I owned that album and listened to it all the time when I moved in to a Christian community in the late '70s. I played "Working Class Hero," loudly, over the ol' stereo system, and countless brothers and sisters heard "You're all fuckin' peasants as far as I can see." Uh oh. The red flags went up. Not only did John Lennon cuss, but he was a well-known, certified Pinko Commie, a Peacenik, someone who thought he was Bigger than Jesus, and a drug user. None of these things recommended him to the ecclesiastical powers of the day.
So a dear sister (truly, although she could drive me crazy) came over to set me straight.
"You know, don't you," she began, "that John Lennon is not a Christian?"
Yep, I knew that.
"And that he uses drugs?"
"And that he's made some very antagonistic statements about Christianity?"
"So why do you listen to him?"
My response was long-winded, but it was basically my standard spiel that I've given at conferences at Christian Colleges a few times now, the Why You Should Not Listen to Christian Music But Should Instead Listen to Music as a Christian speech. And it went (and it still goes) something like this:
We live in the world. We have not retreated to caves and monasteries. And since I don't look that great in a monk's robe, I plan to keep in that way. And since we live in the world, that means that countless times every day we are confronted with occasions for sin. I turn on the TV and I'm inundated with images of beautiful, scantily clad women selling everything from laundry detergent to automobiles. And I'm ready to buy what they're selling. Sex works for me. I'm driving to work, somebody cuts me off on the freeway, and I find my middle finger ready to extend magically, unbidden, from the steering wheel, prepared to flash half a peace sign. I'm sitting in my office, working away, when the guy the next office over decides to share a, shall we say, less than edifying joke with me and my co-workers. In each situation, an occasion for sin has arisen, tapped me on the shoulder, and said "What are you going to do about this, Buckwheat?" I didn't actively seek out any of these situations. They're simply part of what I encounter every day.
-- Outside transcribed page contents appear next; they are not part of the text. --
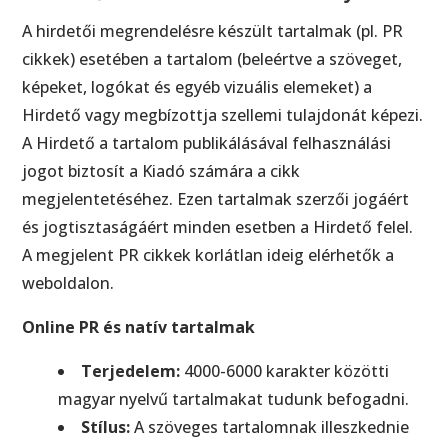
A hirdetői megrendelésre készült tartalmak (pl. PR
cikkek) esetében a tartalom (beleértve a szöveget,
képeket, logókat és egyéb vizuális elemeket) a
Hirdető vagy megbízottja szellemi tulajdonát képezi.
A Hirdető a tartalom publikálásával felhasználási
jogot biztosít a Kiadó számára a cikk
megjelentetéséhez. Ezen tartalmak szerzői jogáért
és jogtisztaságáért minden esetben a Hirdető felel.
A megjelent PR cikkek korlátlan ideig elérhetők a
weboldalon.
Online PR és natív tartalmak
Terjedelem:
4000-6000 karakter közötti
magyar nyelvű tartalmakat tudunk befogadni.
Stílus:
A szöveges tartalomnak illeszkednie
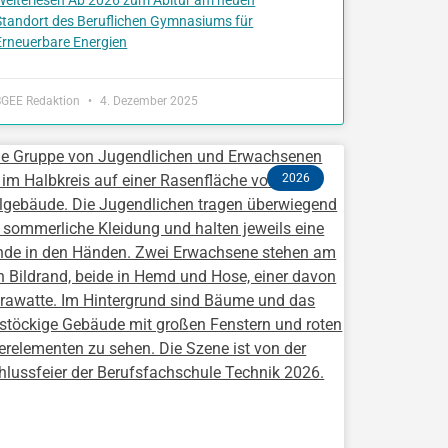
Weiterlesen
Ab 2026 zum Abitur am neuen
Standort des Beruflichen Gymnasiums für
Erneuerbare Energien
BGEE Redaktion
4. Dezember 2025
2026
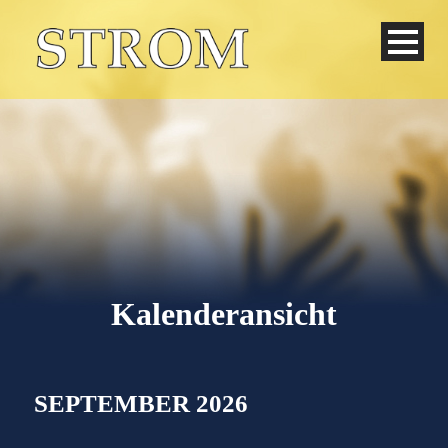
Kalenderansicht
Deutsch
SEPTEMBER 2026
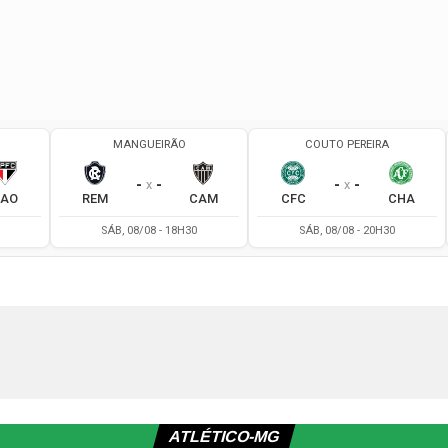
ATLÉTICO-MG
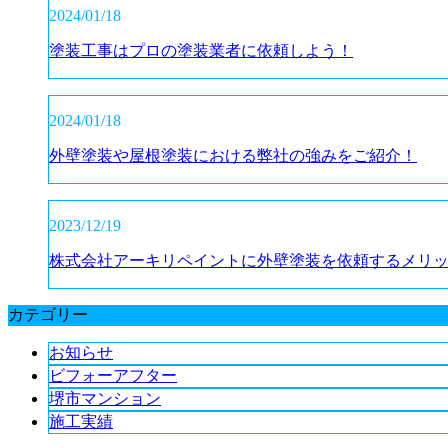
2024/01/18
塗装工事はプロの塗装業者に依頼しよう！
2024/01/18
外壁塗装や屋根塗装における弊社の強みをご紹介！
2023/12/19
株式会社アーキリペイントに外壁塗装を依頼するメリ
カテゴリー
お知らせ
ビフォーアフター
堺市マンション
施工実績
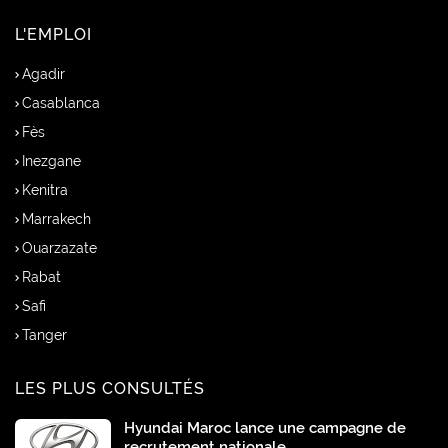
L'EMPLOI
Agadir
Casablanca
Fès
Inezgane
Kenitra
Marrakech
Ouarzazate
Rabat
Safi
Tanger
LES PLUS CONSULTÉS
Hyundai Maroc lance une campagne de
recrutement nationale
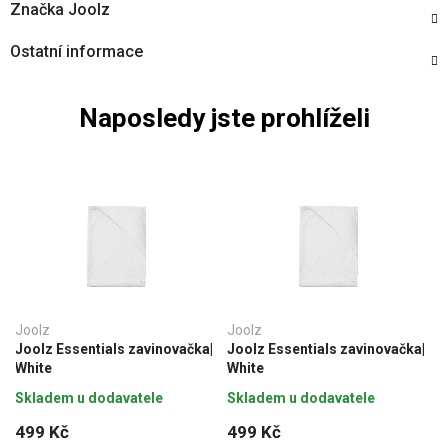
Značka
Joolz
Ostatní informace
Naposledy jste prohlíželi
Joolz
Joolz
Joolz Essentials zavinovačka|
Joolz Essentials zavinovačka|
White
White
Skladem u dodavatele
Skladem u dodavatele
499 Kč
499 Kč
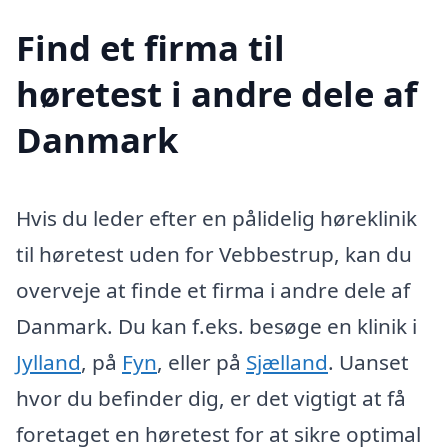
Find et firma til
høretest i andre dele af
Danmark
Hvis du leder efter en pålidelig høreklinik
til høretest uden for Vebbestrup, kan du
overveje at finde et firma i andre dele af
Danmark. Du kan f.eks. besøge en klinik i
Jylland
, på
Fyn
, eller på
Sjælland
. Uanset
hvor du befinder dig, er det vigtigt at få
foretaget en høretest for at sikre optimal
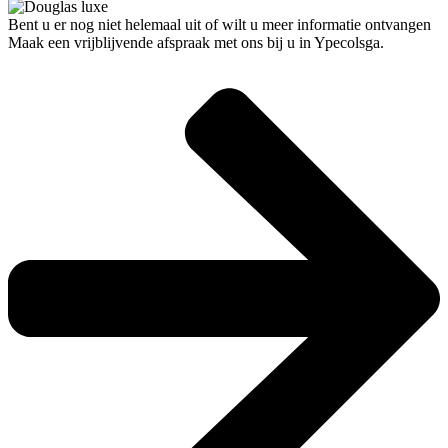
Bent u er nog niet helemaal uit of wilt u meer informatie ontvangen
Maak een vrijblijvende afspraak met ons bij u in Ypecolsga.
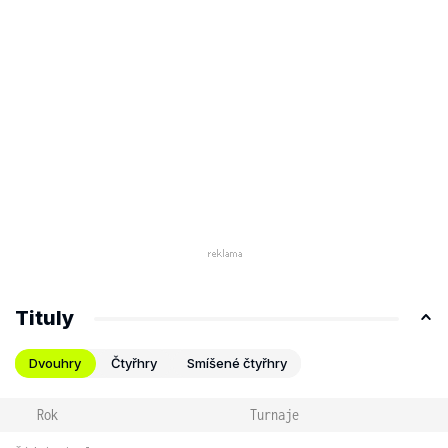
Tituly
Dvouhry
Čtyřhry
Smíšené čtyřhry
Rok
Turnaje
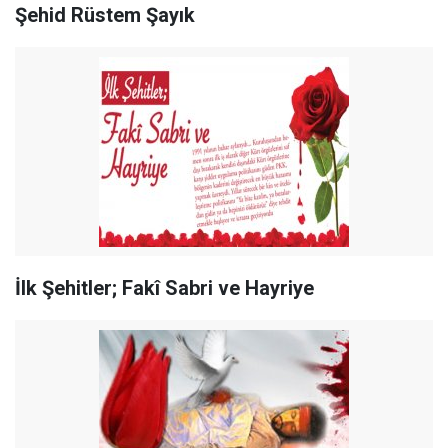
Şehid Rüstem Şayık
İlk Şehitler; Fakî Sabri ve Hayriye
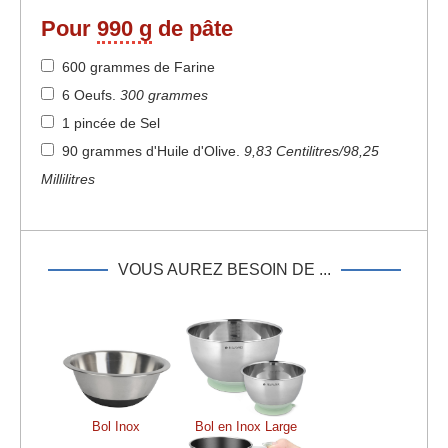
Pour
990 g
de pâte
600 grammes de Farine
6 Oeufs
.
300 grammes
1 pincée de Sel
90 grammes d'Huile d'Olive
.
9,83 Centilitres/98,25
Millilitres
VOUS AUREZ BESOIN DE ...
Bol Inox
Bol en Inox Large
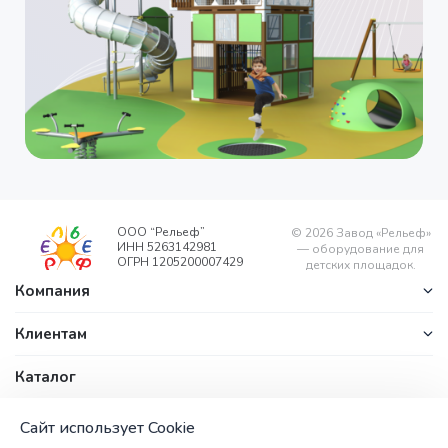
ООО “Рельеф”
©
2026
Завод «Рельеф»
ИНН 5263142981
— оборудование для
ОГРН 1205200007429
детских площадок.
Компания
Клиентам
Каталог
Контакты
office@zavodrelyef.com
ул. Береговая, д. 1/1, п.
Сайт использует Cookie
+7 (800) 201-
Калиниха,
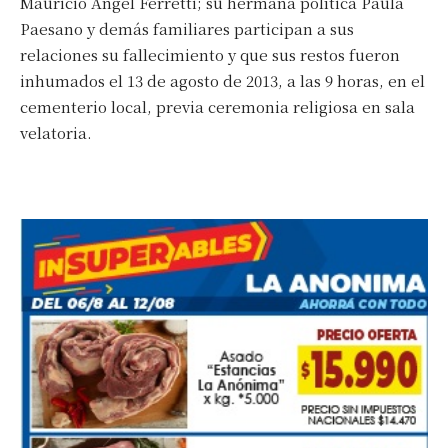
Mauricio Angel Ferretti; su hermana política Paula
Paesano y demás familiares participan a sus
relaciones su fallecimiento y que sus restos fueron
inhumados el 13 de agosto de 2013, a las 9 horas, en el
cementerio local, previa ceremonia religiosa en sala
velatoria.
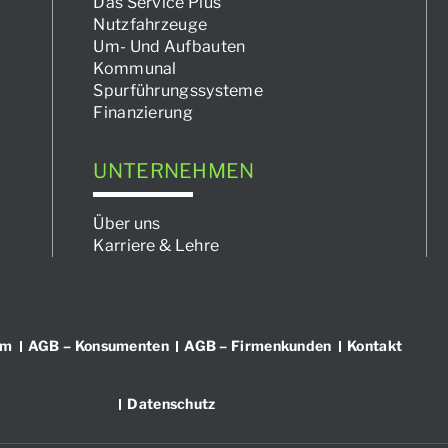
Das Service Plus
Nutzfahrzeuge
Um- Und Aufbauten
Kommunal
Spurführungssysteme
Finanzierung
UNTERNEHMEN
Über uns
Karriere & Lehre
um
AGB – Konsumenten
AGB – Firmenkunden
Kontakt
Datenschutz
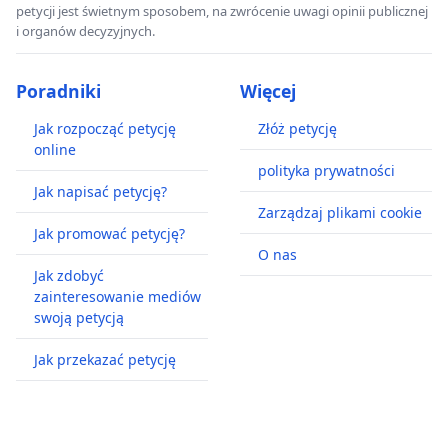
petycji jest świetnym sposobem, na zwrócenie uwagi opinii publicznej
i organów decyzyjnych.
Poradniki
Więcej
Jak rozpocząć petycję
Złóż petycję
online
polityka prywatności
Jak napisać petycję?
Zarządzaj plikami cookie
Jak promować petycję?
O nas
Jak zdobyć
zainteresowanie mediów
swoją petycją
Jak przekazać petycję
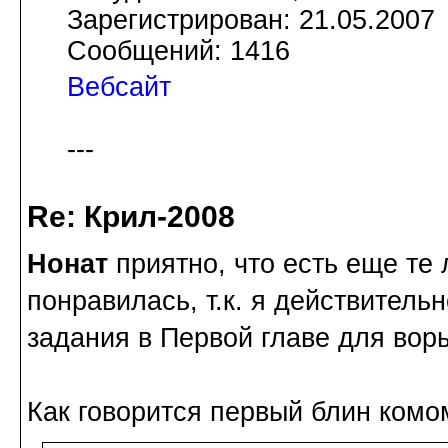
Зарегистрирован: 21.05.2007
Сообщений: 1416
Вебсайт
---
Re: Крил-2008
Нонат
приятно, что есть еще те
понравилась, т.к. я действитель
задания в Первой главе для вор
Как говорится первый блин комо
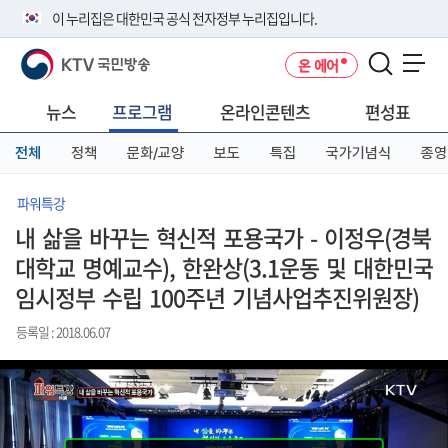
본
메
전
이 누리집은 대한민국 공식 전자정부 누리집입니다.
문
뉴
체
바
바
메
KTV 국민방송
온 에어
로
로
뉴
공식 누리집 주소 확인하기
메뉴 열기
가
가
바
go.kr 주소를 사용하는 누리집은 대한민국 정부기관이 관리하는 누리집입
기
기
로
뉴스
프로그램
온라인콘텐츠
편성표
니다.
가
이밖에 or.kr 또는 .kr등 다른 도메인 주소를 사용하고 있다면 아래 URL에
기
전체
정책
문화/교양
보도
특집
국가기념식
종영
서 도메인 주소를 확인해 보세요
운영중인 공식 누리집보기
파워특강
내 삶을 바꾸는 혁신적 포용국가 - 이정우(경북
대학교 명예교수), 한완상(3.1운동 및 대한민국
임시정부 수립 100주년 기념사업추진위원장)
등록일 : 2018.06.07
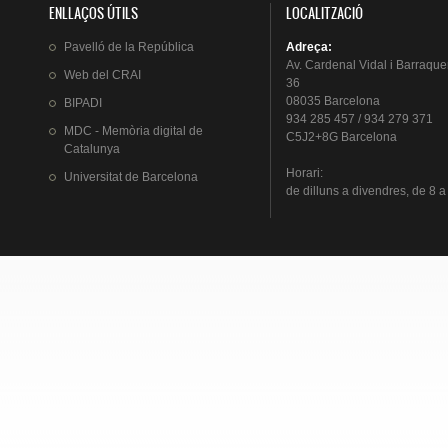
ENLLAÇOS ÚTILS
LOCALITZACIÓ
Pavelló
de la
República
Adreça
:
Av.
Cardenal
Vidal i
Barraque
Web del
CRAI
36
08035 Barcelona
BIPADI
934 285 457 / 934 279 371
MDC - Memòria digital de
C5J2+8G Barcelona
Catalunya
Horari
:
Universitat
de Barcelona
de
dilluns
a
divendres
, de 8 a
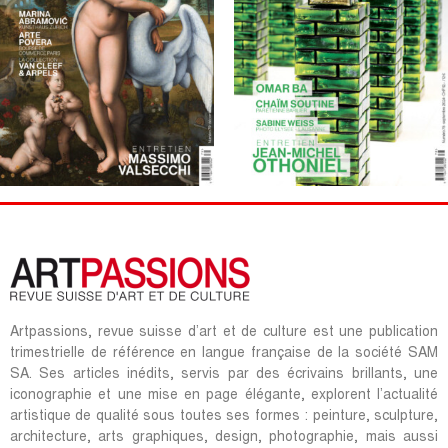
Artpassions, revue suisse d’art et de culture est une publication
trimestrielle de référence en langue française de la société SAM
SA. Ses articles inédits, servis par des écrivains brillants, une
iconographie et une mise en page élégante, explorent l’actualité
artistique de qualité sous toutes ses formes : peinture, sculpture,
architecture, arts graphiques, design, photographie, mais aussi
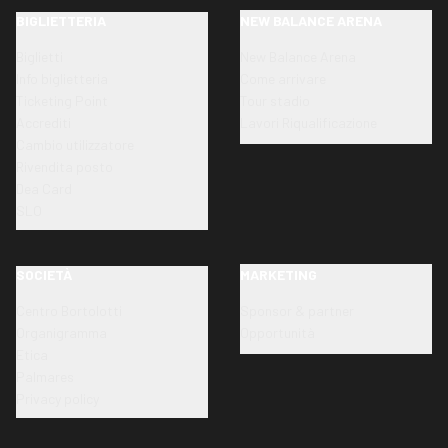
BIGLIETTERIA
NEW BALANCE ARENA
Biglietti
New Balance Arena
Info biglietteria
Come arrivare
Ticketing Point
Tour stadio
Accrediti
Lavori Riqualificazione
Cambio utilizzatore
Rivendita posto
Dea Card
SLO
SOCIETÀ
MARKETING
Centro Bortolotti
Sponsor & partner
Organigramma
Opportunità
Etica
Palmares
Privacy policy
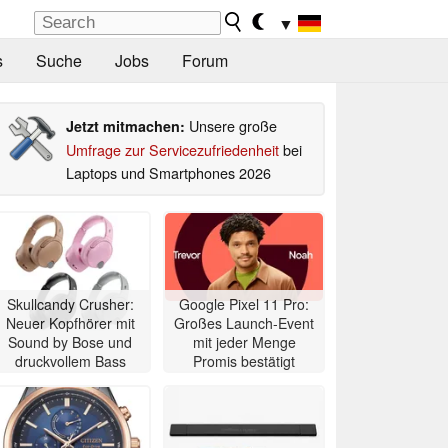
▼
s
Suche
Jobs
Forum
Unsere große
Jetzt mitmachen:
Umfrage zur Servicezufriedenheit
bei
Laptops und Smartphones 2026
Skullcandy Crusher:
Google Pixel 11 Pro:
Neuer Kopfhörer mit
Großes Launch-Event
Sound by Bose und
mit jeder Menge
druckvollem Bass
Promis bestätigt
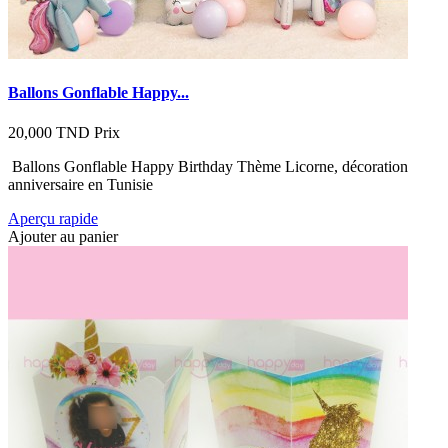
Ballons Gonflable Happy...
20,000 TND
Prix
Ballons Gonflable Happy Birthday Thème Licorne, décoration
anniversaire en Tunisie
Aperçu rapide
Ajouter au panier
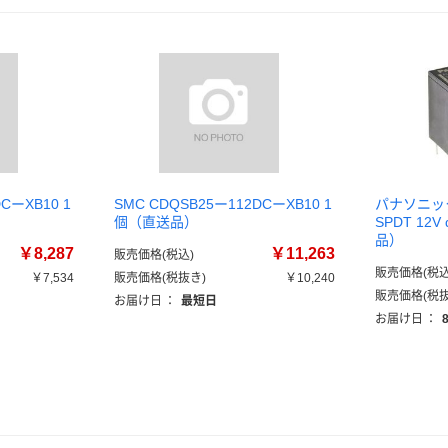
CーXB10 1
SMC CDQSB25ー112DCーXB10 1
パナソニック 
個（直送品）
SPDT 12V
品）
￥8,287
￥11,263
販売価格(税込)
販売価格(税込
￥7,534
販売価格(税抜き)
￥10,240
販売価格(税抜
お届け日
：
最短日
お届け日
：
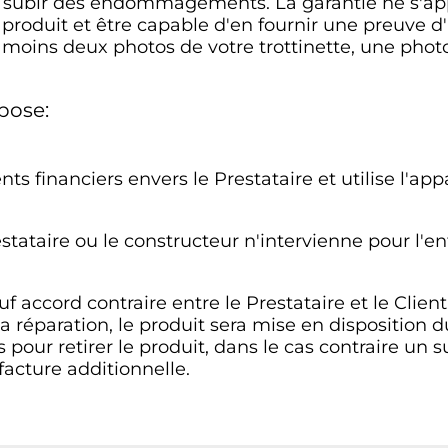
eut subir des endommagements. La garantie ne s'ap
u produit et être capable d'en fournir une preuve 
 moins deux photos de votre trottinette, une pho
pose:
s financiers envers le Prestataire et utilise l'ap
stataire ou le constructeur n'intervienne pour l'en
uf accord contraire entre le Prestataire et le Client
la réparation, le produit sera mise en disposition d
s pour retirer le produit, dans le cas contraire u
facture additionnelle.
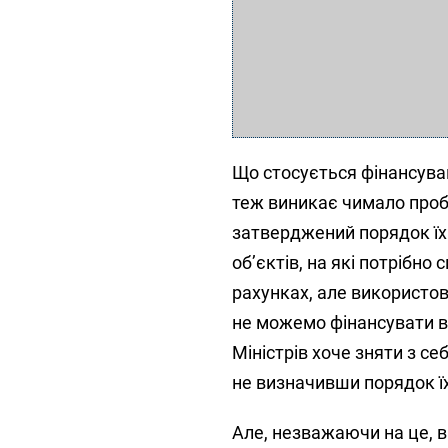
Що стосується фінансуван
теж виникає чимало пробл
затверджений порядок їх
об
’
єктів, на які потрібно
рахунках, але використов
не можемо фінансувати в
Міністрів хоче зняти з с
не визначивши порядок їх
Але, незважаючи на це, в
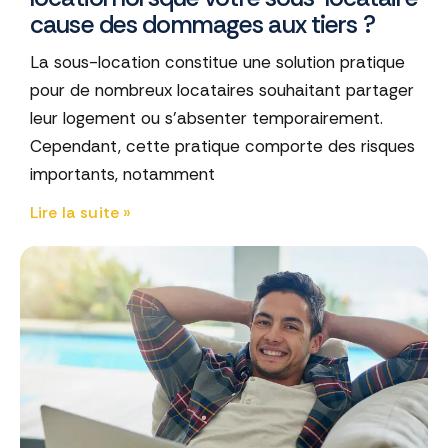
cause des dommages aux tiers ?
La sous-location constitue une solution pratique
pour de nombreux locataires souhaitant partager
leur logement ou s’absenter temporairement.
Cependant, cette pratique comporte des risques
importants, notamment
Lire la suite »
What's the answer? As best I can tell, it's hold on to the good, reject the bad, love God, love the people you encounter, ask for forgiveness when you blow it, and be sensitive to the work of the Holy Spirit in your life. That applies to music you encounter while cruising in your car or that you put in the the CD player, just as it applies to all of life. Obviously there are songs and albums that have no redeeming value, that are so blatantly offensive that they should have no part in our lives. But my guess is that most of us don't struggle with this stuff anyway, because we tend to not spend a lot of time and attention on things we genuinely dislike. But most of the music we encounter (and most of the films, and most of the books, and most of the human beings, for that matter) occupies some middle ground that is neither wholly offensive nor wholly praiseworthy. I believe that there is much that is valuable here. And there is, of course, much that is also potentially dangerous.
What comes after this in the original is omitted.